Mineral springs and their touted healing powers once drew people to resorts built around such natural features. The spring seen below was one such destination. Its water contains a trace of lithium bicarbonate, which was said to purify the kidneys, liver, and bladder. Located in Waterloo, the spring and surrounding property were purchased by James Teague “J.T.” Harris near the end of the nineteenth century.

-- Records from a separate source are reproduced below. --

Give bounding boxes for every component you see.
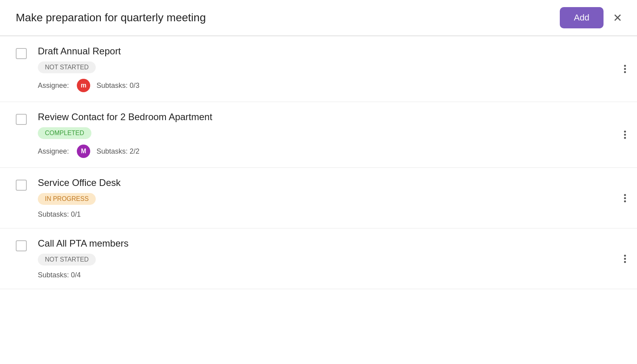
more-options-button[interactable] (621, 191, 629, 205)
dot (624, 197, 626, 199)
task-content: Review Contact for 2 Bedroom Apartment C… (38, 111, 625, 158)
task-checkbox[interactable] (16, 114, 27, 125)
status-badge[interactable]: NOT STARTED (38, 254, 96, 266)
status-badge[interactable]: IN PROGRESS (38, 193, 96, 205)
page-title: Make preparation for quarterly meeting (16, 11, 206, 24)
status-badge[interactable]: NOT STARTED (38, 61, 96, 73)
task-item: Draft Annual Report NOT STARTED Assignee… (0, 36, 637, 102)
subtasks-label: Subtasks: 0/4 (38, 271, 81, 279)
avatar: M (77, 145, 90, 158)
task-list: Draft Annual Report NOT STARTED Assignee… (0, 36, 637, 289)
assignee-label: Assignee: (38, 147, 69, 156)
add-button[interactable]: Add (560, 7, 604, 28)
dot (624, 258, 626, 260)
task-checkbox[interactable] (16, 180, 27, 191)
subtasks-label: Subtasks: 2/2 (97, 147, 139, 156)
task-meta: Subtasks: 0/4 (38, 271, 625, 279)
task-item: Review Contact for 2 Bedroom Apartment C… (0, 102, 637, 168)
dot (624, 68, 626, 70)
more-options-button[interactable] (621, 128, 629, 142)
task-item: Call All PTA members NOT STARTED Subtask… (0, 228, 637, 289)
task-item: Service Office Desk IN PROGRESS Subtasks… (0, 168, 637, 228)
dot (624, 71, 626, 73)
task-title: Call All PTA members (38, 238, 625, 249)
subtasks-label: Subtasks: 0/3 (97, 82, 139, 90)
dot (624, 65, 626, 67)
dot (624, 200, 626, 202)
header-actions: Add ✕ (560, 7, 625, 28)
task-meta: Assignee: m Subtasks: 0/3 (38, 79, 625, 92)
dot (624, 134, 626, 136)
task-meta: Assignee: M Subtasks: 2/2 (38, 145, 625, 158)
task-content: Call All PTA members NOT STARTED Subtask… (38, 238, 625, 279)
task-checkbox[interactable] (16, 240, 27, 251)
task-checkbox[interactable] (16, 48, 27, 59)
header: Make preparation for quarterly meeting A… (0, 0, 637, 36)
status-badge[interactable]: COMPLETED (38, 127, 91, 139)
dot (624, 131, 626, 133)
dot (624, 137, 626, 139)
close-button[interactable]: ✕ (610, 8, 625, 28)
task-title: Review Contact for 2 Bedroom Apartment (38, 111, 625, 123)
assignee-label: Assignee: (38, 82, 69, 90)
task-title: Service Office Desk (38, 177, 625, 188)
task-title: Draft Annual Report (38, 46, 625, 57)
task-content: Service Office Desk IN PROGRESS Subtasks… (38, 177, 625, 219)
dot (624, 194, 626, 196)
task-meta: Subtasks: 0/1 (38, 210, 625, 219)
more-options-button[interactable] (621, 62, 629, 76)
dot (624, 261, 626, 263)
task-content: Draft Annual Report NOT STARTED Assignee… (38, 46, 625, 92)
avatar: m (77, 79, 90, 92)
subtasks-label: Subtasks: 0/1 (38, 210, 81, 219)
dot (624, 254, 626, 256)
more-options-button[interactable] (621, 251, 629, 266)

Hoping to capitalize on the spring, which empties into Cane Creek, Harris opened a hotel in 1891 called Harris Lithia Springs Hotel.
In 1900 Harris sold the Waterloo property to investors in Augusta, Georgia, and instead focused his energies on a similar operation, White Stone Springs near Spartanburg. The new owners continued to market the properties of the spring and even opened a nearby bottling plant to ship the water to anyone who was ready to believe the doctors’ endorsements of the natural elixir. Of course, the more popular the Harris Lithia Water became, the more it was scrutinized.
In 1912 the American Medical Association wrote about Harris Lithia Water in its publication, Nostrums and Quackery, stating in a chapter titled “Misbranded Drugs and Foods” that the lithium bicarbonate content of the water was far less than its label claimed. While the company marketed the water as containing 2.86 grains of lithium bicarbonate per gallon, the Bureau found that the water contained only 1/830 grains per gallon. Subsequently, the company was no longer permitted to advertise the spring water as possessing healing or health benefits. In 1930 the hotel burned, leaving the stone spring walls as a remnant of Harris Spring’s bustling resort days.